# Task to complete
Give every line of the data again, exactly.

━━━ Provided records

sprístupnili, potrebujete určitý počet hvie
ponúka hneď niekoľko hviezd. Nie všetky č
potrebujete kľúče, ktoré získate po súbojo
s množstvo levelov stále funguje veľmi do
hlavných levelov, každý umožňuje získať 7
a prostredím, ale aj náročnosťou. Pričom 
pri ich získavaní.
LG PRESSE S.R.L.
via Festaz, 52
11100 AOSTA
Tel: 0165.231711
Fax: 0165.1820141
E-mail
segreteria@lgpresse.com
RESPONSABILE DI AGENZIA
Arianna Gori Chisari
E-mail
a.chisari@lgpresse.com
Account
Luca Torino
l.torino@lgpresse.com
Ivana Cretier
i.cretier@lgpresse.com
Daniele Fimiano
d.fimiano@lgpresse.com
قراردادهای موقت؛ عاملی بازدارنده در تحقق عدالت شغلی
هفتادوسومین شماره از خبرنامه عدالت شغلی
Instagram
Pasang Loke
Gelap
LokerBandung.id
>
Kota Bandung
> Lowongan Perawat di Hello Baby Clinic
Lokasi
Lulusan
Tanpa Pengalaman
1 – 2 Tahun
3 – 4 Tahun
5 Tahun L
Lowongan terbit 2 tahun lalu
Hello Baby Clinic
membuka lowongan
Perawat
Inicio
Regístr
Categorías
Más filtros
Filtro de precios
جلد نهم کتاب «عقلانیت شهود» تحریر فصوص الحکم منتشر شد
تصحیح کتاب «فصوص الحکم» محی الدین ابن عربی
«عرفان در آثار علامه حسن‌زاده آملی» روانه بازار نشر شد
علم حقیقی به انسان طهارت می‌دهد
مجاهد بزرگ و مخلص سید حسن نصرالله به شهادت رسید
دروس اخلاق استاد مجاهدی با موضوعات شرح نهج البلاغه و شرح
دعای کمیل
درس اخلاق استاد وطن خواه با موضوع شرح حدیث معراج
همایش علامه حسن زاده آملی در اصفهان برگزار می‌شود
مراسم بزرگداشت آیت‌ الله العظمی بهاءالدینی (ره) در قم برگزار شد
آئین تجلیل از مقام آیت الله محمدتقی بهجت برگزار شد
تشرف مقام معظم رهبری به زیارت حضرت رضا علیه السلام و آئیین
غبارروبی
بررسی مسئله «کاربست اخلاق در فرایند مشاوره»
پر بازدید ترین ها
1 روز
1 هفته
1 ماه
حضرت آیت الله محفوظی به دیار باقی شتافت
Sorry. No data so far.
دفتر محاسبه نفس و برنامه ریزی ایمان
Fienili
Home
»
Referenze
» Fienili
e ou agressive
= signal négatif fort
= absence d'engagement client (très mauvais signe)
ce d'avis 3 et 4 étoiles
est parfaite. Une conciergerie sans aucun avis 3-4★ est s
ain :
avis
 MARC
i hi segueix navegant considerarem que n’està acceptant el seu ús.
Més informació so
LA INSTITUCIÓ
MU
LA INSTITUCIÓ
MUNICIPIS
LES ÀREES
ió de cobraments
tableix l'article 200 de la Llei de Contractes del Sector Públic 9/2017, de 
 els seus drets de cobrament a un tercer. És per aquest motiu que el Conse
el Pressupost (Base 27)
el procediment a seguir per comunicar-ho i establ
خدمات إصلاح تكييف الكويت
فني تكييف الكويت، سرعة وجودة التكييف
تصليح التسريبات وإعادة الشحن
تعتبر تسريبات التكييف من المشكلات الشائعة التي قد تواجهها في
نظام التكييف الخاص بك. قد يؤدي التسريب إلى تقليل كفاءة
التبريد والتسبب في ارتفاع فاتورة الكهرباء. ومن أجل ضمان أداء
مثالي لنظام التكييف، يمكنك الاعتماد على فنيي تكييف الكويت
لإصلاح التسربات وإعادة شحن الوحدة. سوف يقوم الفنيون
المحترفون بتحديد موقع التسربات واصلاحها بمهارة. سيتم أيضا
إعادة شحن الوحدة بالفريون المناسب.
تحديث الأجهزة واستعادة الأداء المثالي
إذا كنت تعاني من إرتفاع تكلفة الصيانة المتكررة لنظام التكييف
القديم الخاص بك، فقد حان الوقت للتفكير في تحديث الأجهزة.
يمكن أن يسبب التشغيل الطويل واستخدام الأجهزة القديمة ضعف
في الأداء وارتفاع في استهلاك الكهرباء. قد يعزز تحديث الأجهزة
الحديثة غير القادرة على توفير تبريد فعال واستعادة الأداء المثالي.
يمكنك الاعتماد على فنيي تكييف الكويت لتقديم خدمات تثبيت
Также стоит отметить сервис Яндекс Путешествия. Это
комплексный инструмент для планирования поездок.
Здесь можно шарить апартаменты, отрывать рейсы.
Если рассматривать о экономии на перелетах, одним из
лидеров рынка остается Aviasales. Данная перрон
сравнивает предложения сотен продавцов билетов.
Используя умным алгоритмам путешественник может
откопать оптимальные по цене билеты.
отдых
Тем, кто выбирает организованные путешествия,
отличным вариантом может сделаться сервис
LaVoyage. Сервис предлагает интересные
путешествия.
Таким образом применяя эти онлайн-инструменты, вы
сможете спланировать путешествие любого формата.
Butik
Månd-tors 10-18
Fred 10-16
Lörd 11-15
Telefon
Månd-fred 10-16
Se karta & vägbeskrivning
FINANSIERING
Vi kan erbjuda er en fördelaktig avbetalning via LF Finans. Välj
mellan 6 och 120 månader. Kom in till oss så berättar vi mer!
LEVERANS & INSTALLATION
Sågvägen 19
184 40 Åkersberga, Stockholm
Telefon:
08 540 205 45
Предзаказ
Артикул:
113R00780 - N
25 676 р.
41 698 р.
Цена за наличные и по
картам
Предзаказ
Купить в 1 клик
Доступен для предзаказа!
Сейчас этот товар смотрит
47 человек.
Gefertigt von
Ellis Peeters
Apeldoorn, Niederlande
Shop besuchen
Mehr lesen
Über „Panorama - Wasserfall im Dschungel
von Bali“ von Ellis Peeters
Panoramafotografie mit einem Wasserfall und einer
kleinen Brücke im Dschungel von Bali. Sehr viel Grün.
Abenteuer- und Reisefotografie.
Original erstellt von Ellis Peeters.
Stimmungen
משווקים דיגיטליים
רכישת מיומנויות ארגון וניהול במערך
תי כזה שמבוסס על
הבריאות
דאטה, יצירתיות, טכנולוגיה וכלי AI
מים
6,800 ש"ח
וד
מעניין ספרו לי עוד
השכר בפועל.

━━━━━━

# Written solution
sprístupnili, potrebujete určitý počet hvie
ponúka hneď niekoľko hviezd. Nie všetky č
potrebujete kľúče, ktoré získate po súbojo
s množstvo levelov stále funguje veľmi do
hlavných levelov, každý umožňuje získať 7
a prostredím, ale aj náročnosťou. Pričom 
pri ich získavaní.
LG PRESSE S.R.L.
via Festaz, 52
11100 AOSTA
Tel: 0165.231711
Fax: 0165.1820141
E-mail
segreteria@lgpresse.com
RESPONSABILE DI AGENZIA
Arianna Gori Chisari
E-mail
a.chisari@lgpresse.com
Account
Luca Torino
l.torino@lgpresse.com
Ivana Cretier
i.cretier@lgpresse.com
Daniele Fimiano
d.fimiano@lgpresse.com
قراردادهای موقت؛ عاملی بازدارنده در تحقق عدالت شغلی
هفتادوسومین شماره از خبرنامه عدالت شغلی
Instagram
Pasang Loke
Gelap
LokerBandung.id
>
Kota Bandung
> Lowongan Perawat di Hello Baby Clinic
Lokasi
Lulusan
Tanpa Pengalaman
1 – 2 Tahun
3 – 4 Tahun
5 Tahun L
Lowongan terbit 2 tahun lalu
Hello Baby Clinic
membuka lowongan
Perawat
Inicio
Regístr
Categorías
Más filtros
Filtro de precios
جلد نهم کتاب «عقلانیت شهود» تحریر فصوص الحکم منتشر شد
تصحیح کتاب «فصوص الحکم» محی الدین ابن عربی
«عرفان در آثار علامه حسن‌زاده آملی» روانه بازار نشر شد
علم حقیقی به انسان طهارت می‌دهد
مجاهد بزرگ و مخلص سید حسن نصرالله به شهادت رسید
دروس اخلاق استاد مجاهدی با موضوعات شرح نهج البلاغه و شرح
دعای کمیل
درس اخلاق استاد وطن خواه با موضوع شرح حدیث معراج
همایش علامه حسن زاده آملی در اصفهان برگزار می‌شود
مراسم بزرگداشت آیت‌ الله العظمی بهاءالدینی (ره) در قم برگزار شد
آئین تجلیل از مقام آیت الله محمدتقی بهجت برگزار شد
تشرف مقام معظم رهبری به زیارت حضرت رضا علیه السلام و آئیین
غبارروبی
بررسی مسئله «کاربست اخلاق در فرایند مشاوره»
پر بازدید ترین ها
1 روز
1 هفته
1 ماه
حضرت آیت الله محفوظی به دیار باقی شتافت
Sorry. No data so far.
دفتر محاسبه نفس و برنامه ریزی ایمان
Fienili
Home
»
Referenze
» Fienili
e ou agressive
= signal négatif fort
= absence d'engagement client (très mauvais signe)
ce d'avis 3 et 4 étoiles
est parfaite. Une conciergerie sans aucun avis 3-4★ est s
ain :
avis
 MARC
i hi segueix navegant considerarem que n’està acceptant el seu ús.
Més informació so
LA INSTITUCIÓ
MU
LA INSTITUCIÓ
MUNICIPIS
LES ÀREES
ió de cobraments
tableix l'article 200 de la Llei de Contractes del Sector Públic 9/2017, de 
 els seus drets de cobrament a un tercer. És per aquest motiu que el Conse
el Pressupost (Base 27)
el procediment a seguir per comunicar-ho i establ
خدمات إصلاح تكييف الكويت
فني تكييف الكويت، سرعة وجودة التكييف
تصليح التسريبات وإعادة الشحن
تعتبر تسريبات التكييف من المشكلات الشائعة التي قد تواجهها في
نظام التكييف الخاص بك. قد يؤدي التسريب إلى تقليل كفاءة
التبريد والتسبب في ارتفاع فاتورة الكهرباء. ومن أجل ضمان أداء
مثالي لنظام التكييف، يمكنك الاعتماد على فنيي تكييف الكويت
لإصلاح التسربات وإعادة شحن الوحدة. سوف يقوم الفنيون
المحترفون بتحديد موقع التسربات واصلاحها بمهارة. سيتم أيضا
إعادة شحن الوحدة بالفريون المناسب.
تحديث الأجهزة واستعادة الأداء المثالي
إذا كنت تعاني من إرتفاع تكلفة الصيانة المتكررة لنظام التكييف
القديم الخاص بك، فقد حان الوقت للتفكير في تحديث الأجهزة.
يمكن أن يسبب التشغيل الطويل واستخدام الأجهزة القديمة ضعف
في الأداء وارتفاع في استهلاك الكهرباء. قد يعزز تحديث الأجهزة
الحديثة غير القادرة على توفير تبريد فعال واستعادة الأداء المثالي.
يمكنك الاعتماد على فنيي تكييف الكويت لتقديم خدمات تثبيت
Также стоит отметить сервис Яндекс Путешествия. Это
комплексный инструмент для планирования поездок.
Здесь можно шарить апартаменты, отрывать рейсы.
Если рассматривать о экономии на перелетах, одним из
лидеров рынка остается Aviasales. Данная перрон
сравнивает предложения сотен продавцов билетов.
Используя умным алгоритмам путешественник может
откопать оптимальные по цене билеты.
отдых
Тем, кто выбирает организованные путешествия,
отличным вариантом может сделаться сервис
LaVoyage. Сервис предлагает интересные
путешествия.
Таким образом применяя эти онлайн-инструменты, вы
сможете спланировать путешествие любого формата.
Butik
Månd-tors 10-18
Fred 10-16
Lörd 11-15
Telefon
Månd-fred 10-16
Se karta & vägbeskrivning
FINANSIERING
Vi kan erbjuda er en fördelaktig avbetalning via LF Finans. Välj
mellan 6 och 120 månader. Kom in till oss så berättar vi mer!
LEVERANS & INSTALLATION
Sågvägen 19
184 40 Åkersberga, Stockholm
Telefon:
08 540 205 45
Предзаказ
Артикул:
113R00780 - N
25 676 р.
41 698 р.
Цена за наличные и по
картам
Предзаказ
Купить в 1 клик
Доступен для предзаказа!
Сейчас этот товар смотрит
47 человек.
Gefertigt von
Ellis Peeters
Apeldoorn, Niederlande
Shop besuchen
Mehr lesen
Über „Panorama - Wasserfall im Dschungel
von Bali“ von Ellis Peeters
Panoramafotografie mit einem Wasserfall und einer
kleinen Brücke im Dschungel von Bali. Sehr viel Grün.
Abenteuer- und Reisefotografie.
Original erstellt von Ellis Peeters.
Stimmungen
משווקים דיגיטליים
רכישת מיומנויות ארגון וניהול במערך
תי כזה שמבוסס על
הבריאות
דאטה, יצירתיות, טכנולוגיה וכלי AI
מים
6,800 ש"ח
וד
מעניין ספרו לי עוד
השכר בפועל.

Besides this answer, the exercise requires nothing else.